---
title: "Presenting Results of Regression"
subtitle: "Week 7"
date: 2025-05-15
format: 
  html:
    embed-resources: true
toc: true
---

# Before we start

-   Questions regarding Lab Assignment or the class?

-   Please, feel in the [survey](https://docs.google.com/forms/d/e/1FAIpQLSf2IxEIVXjuZHvkjJrjBni83B1SUqLoBwKsSpqZ3AxUrY75sQ/viewform) after the class if you did not yet

<br><center>
<a href="https://artur-baranov.github.io/nu-ps312-ds/scripts/ps312-d_07.qmd" class="btn btn-primary" role="button" download="ps312-d_07.qmd" style="width:200px" target="_blank">Download script</a>
</center>
<br>
<center>
<a href="https://artur-baranov.github.io/nu-ps312-ds/data/sipri_vdem.RDS" class="btn btn-primary" role="button" download="sipri_vdem.RDS" style="width:200px" target="_blank">Download data</a>
</center><br>

# Agenda

-   Exploring multiple variables at once

-   Visualizing complex regressions

-   Presenting results of regression

# Set up

We are working with [SIPRI Arms Transfers Database](https://www.sipri.org/databases/armstransfers).

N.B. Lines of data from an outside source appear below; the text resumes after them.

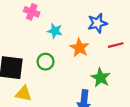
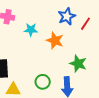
red line: (116, 45) -> (86, 24), moved, turned -32
green circle: (46, 62) -> (43, 82), moved

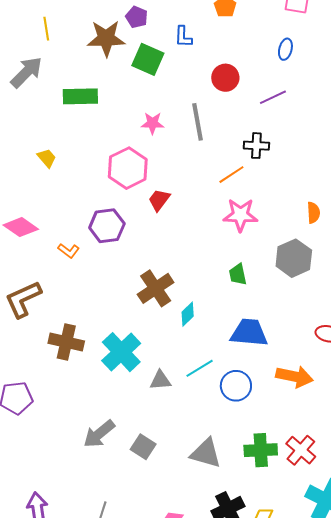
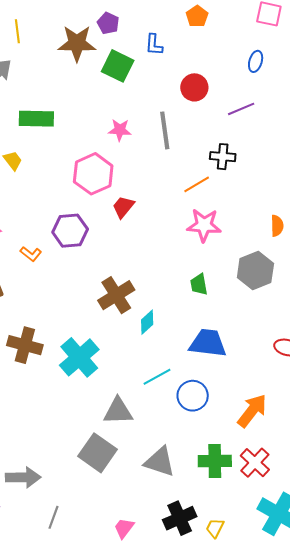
green rectangle: (80, 96) -> (36, 119), moved
orange arrow: (294, 376) -> (252, 411), moved, turned -66
gray triangle: (160, 380) -> (118, 411), moved, size x1.4
gray arrow: (99, 434) -> (23, 477), moved, turned -144
gray square: (143, 447) -> (97, 453), size x1.5

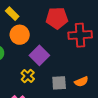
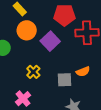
purple square: (39, 55) -> (50, 41), moved
orange semicircle: (81, 82) -> (83, 72), moved

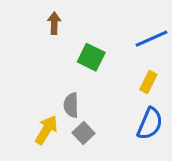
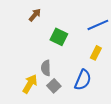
brown arrow: (54, 23) -> (35, 15), turned 40
blue semicircle: (150, 124) -> (83, 80), moved

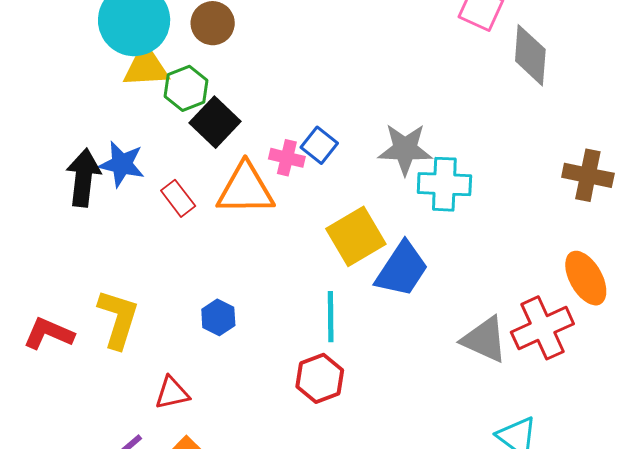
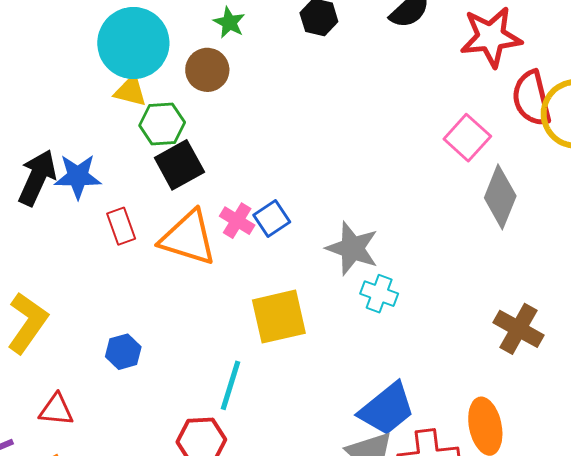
yellow triangle: (146, 67) -> (130, 91), size x0.7
blue star: (122, 164) -> (78, 176), turned -30
cyan cross: (444, 184) -> (379, 294), size x0.7
blue trapezoid: (402, 269) -> (387, 409), moved

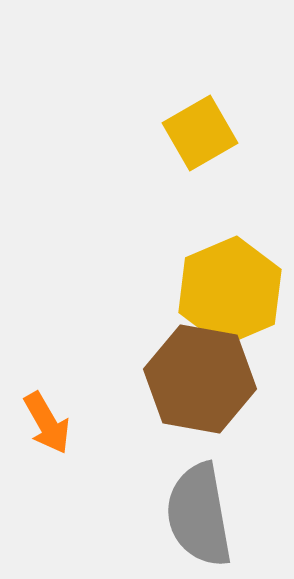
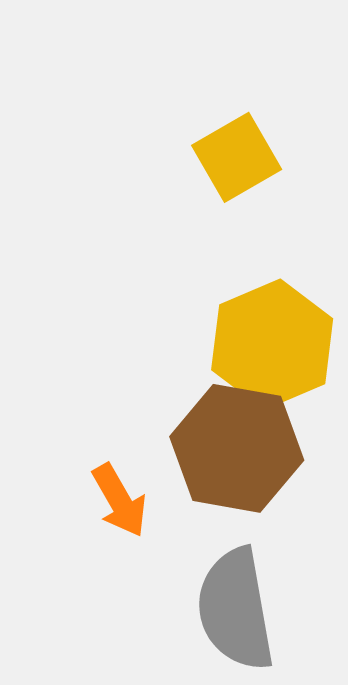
orange arrow: (47, 423) -> (120, 500), moved

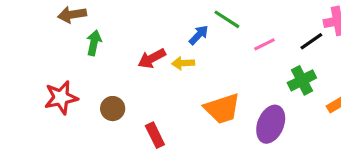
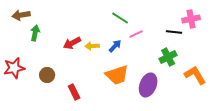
blue arrow: (199, 35) -> (115, 46), moved
black line: (311, 41) -> (174, 32), turned 42
pink line: (264, 44) -> (136, 34), moved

It contains information on all transfers of major conventional arms. The variables are: 

-   `Recipient` of arms

-   `Year` of the transfer

-   `Import` of arms

-   `Regime` a V-Dem variable for political regime

And, we subset some variables from V-Dem. We are choosing the following variables:

-   `year` of the coded data

-   `e_gdp` GDP of a country

-   `e_miinteco` Armed conflict, international

-   `e_miinterc` Armed conflict, internal 

You can see how I merged two datasets [here](https://artur-baranov.github.io/nu-ps312-ds/ps312-joins)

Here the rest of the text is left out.